Great stories are great because they are common to the human experience. Joseph Campbell studied mythological, religious, spiritual, and fictional stories including the tales of Prometheus, Osiris, the Buddha, Moses, Mohammed, Jesus, and what I prefer to call the “MYTHS” of Freud. In The Hero with a Thousand Faces, Campbell summarizes what he coined as the monomyth:

“A hero ventures forth from the world of common day into a region of supernatural wonder: fabulous forces are there encountered and a decisive victory is won: the hero comes back from this mysterious adventure with the power to bestow boons on his fellow man.”

I don’t know about you, but I can always use a good boon.
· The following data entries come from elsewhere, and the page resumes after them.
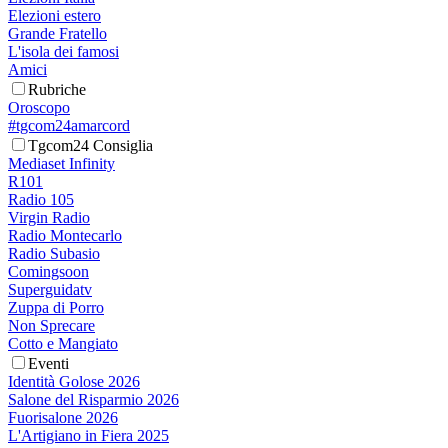
Elezioni estero
Grande Fratello
L'isola dei famosi
Amici
Rubriche
Oroscopo
#tgcom24amarcord
Tgcom24 Consiglia
Mediaset Infinity
R101
Radio 105
Virgin Radio
Radio Montecarlo
Radio Subasio
Comingsoon
Superguidatv
Zuppa di Porro
Non Sprecare
Cotto e Mangiato
Eventi
Identità Golose 2026
Salone del Risparmio 2026
Fuorisalone 2026
L'Artigiano in Fiera 2025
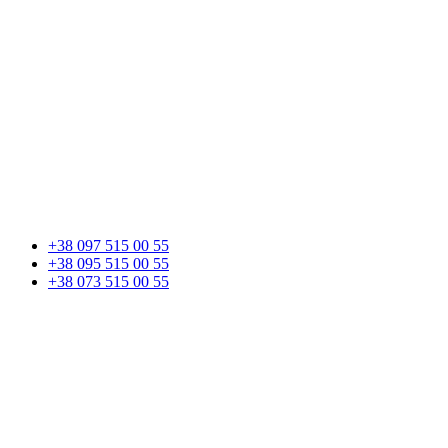
+38 097 515 00 55
+38 095 515 00 55
+38 073 515 00 55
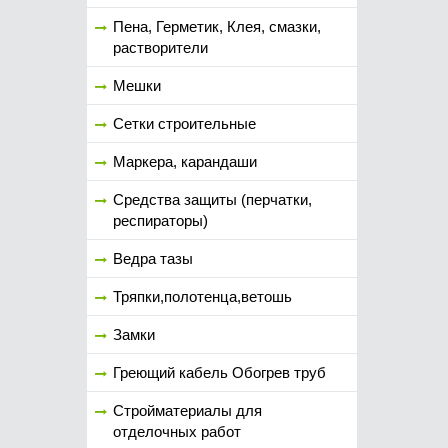
Пена, Герметик, Клея, смазки,
растворители
Мешки
Сетки строительные
Маркера, карандаши
Средства защиты (перчатки,
респираторы)
Ведра тазы
Тряпки,полотенца,ветошь
Замки
Греющий кабель Обогрев труб
Стройматериалы для
отделочных работ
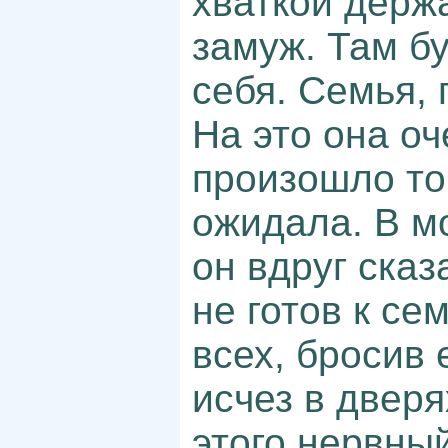
хваткой держа
замуж. Там б
себя. Семья, 
На это она о
произошло то
ожидала. В м
он вдруг сказ
не готов к се
всех, бросив 
исчез в дверя
этого нервны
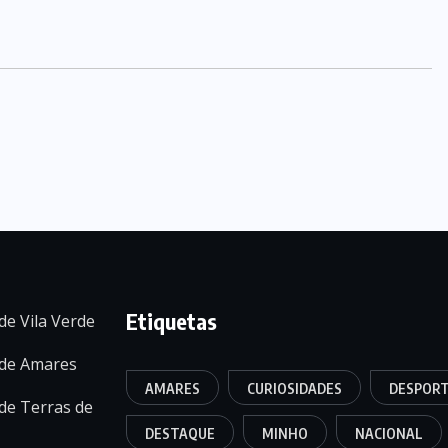
Etiquetas
de Vila Verde
 de Amares
AMARES
CURIOSIDADES
DESPOR
de Terras de
DESTAQUE
MINHO
NACIONAL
In this archetypal narrative, the Hero’s plot-points are “Departure”, “Initiation”, and “Return”. The other 7-character archetypes that flesh out the trip are: The Mentor (Dumbledore), The Ally (Sam Gamgee), The Trickster (Coyote) , The Herald (The Lady of The Lake), The Shapeshifter (Gollum) , The Guardian (Gandalf) and The Shadow (Lestat).
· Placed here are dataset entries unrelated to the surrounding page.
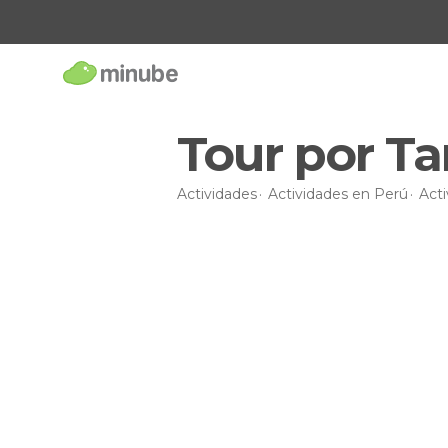
Tour por Ta
Actividades
Actividades en Perú
Acti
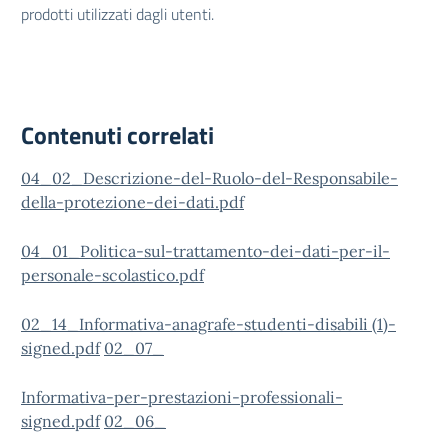
prodotti utilizzati dagli utenti.
Contenuti correlati
04_02_Descrizione-del-Ruolo-del-Responsabile-
della-protezione-dei-dati.pdf
04_01_Politica-sul-trattamento-dei-dati-per-il-
personale-scolastico.pdf
02_14_Informativa-anagrafe-studenti-disabili (1)-
signed.pdf
02_07_
Informativa-per-prestazioni-professionali-
signed.pdf
02_06_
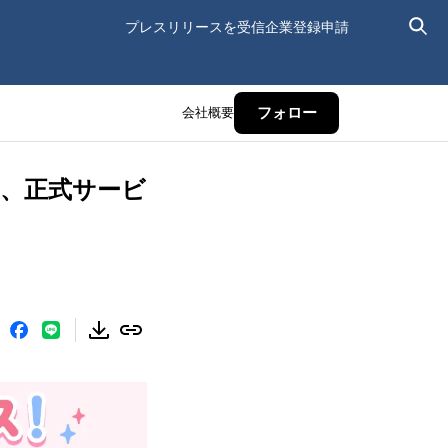
プレスリリースを受信
企業登録申請
会社概要
フォロー
、正式サービ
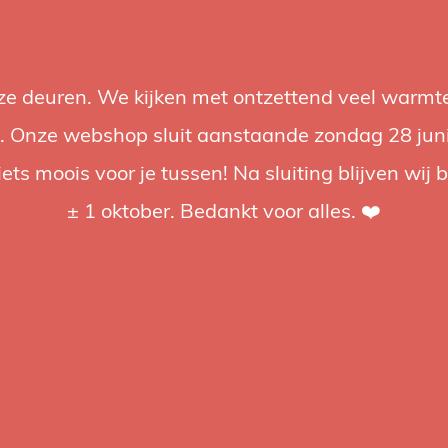
nze deuren. We kijken met ontzettend veel warmte
Accessories
Support
Audio
Promotions
Brands
St
 Onze webshop sluit aanstaande zondag 28 juni om
iets moois voor je tussen! Na sluiting blijven wij 
4.92 / 5
op trusted shops
± 1 oktober. Bedankt voor alles. ❤️
ged
oting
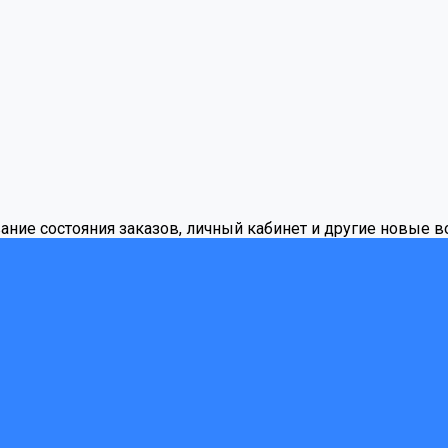
вание состояния заказов, личный кабинет и другие новые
Not to be reductionist, but you can pretty much see this structure in almost any story. It’s not a leap to see that great tellers of tales have a grab-N-go policy about good ideas. So, is it a rip-off or not? I say no. If we allow that storytelling is a practice numbered among “the arts”, it is no more disingenuous for a novelist to kidnap a character, give her a quick makeover and plug the reincarnation into a new tale than it is for a painter to adopt a technique or a chef to adapt a recipe. The great American musician and songwriter John Hartford notes in his song  “Trying To Do Something To Get Your Attention” that “music is based on repetition” and “Style is based on imitation”. You can hear that song here: https://www.youtube.com/watch?v=3eHUVcOyPlE

My endgame is that when I write, I hear the voices of my Mentors, Allies and Heroes in my head (I refer to their collective persona as The Word Fairy). Clear direction will come from my beloved English teacher Jan Pratt, a remnant of some swift correction to an ill-conceived pompous turn of phrase in a High School essay. A delicious expression arrives from Ray Bradbury, who saved my life several times beginning in the early 1960s and who continues to remind me that it is OK to write in the neverland between poetry and pure prose. Tolkien generously offers beautiful landscapes from Middle Earth painting my mind to help ground a rambling narrative in some sure place. Michael Conelly, father of LA detective Harry Bosch and Mickey Haller-The Lincoln Lawyer, kindly slaps me with a mid-story switch-up. Most of all, a persistent chorus of “what-if?” thunders down from Ursula K. Le Guin, Isaac Asimov, Arthur C. Clark, Robert Heinlein, Ben Bova, David Brin, Kurt Vonnegut, Erin Morganstren, Anne Rice and the rest of my personal Olympus of Sci-Fi and Fantasy Gods. All Storytellers are, have been and ever shall be highway robbers, pickpockets and swindlers or as Mark Twain once put it “Burglars, congressmen…all of us in the trade.” The road into the unknown has to start somewhere. Why not set off from dry, firm ground?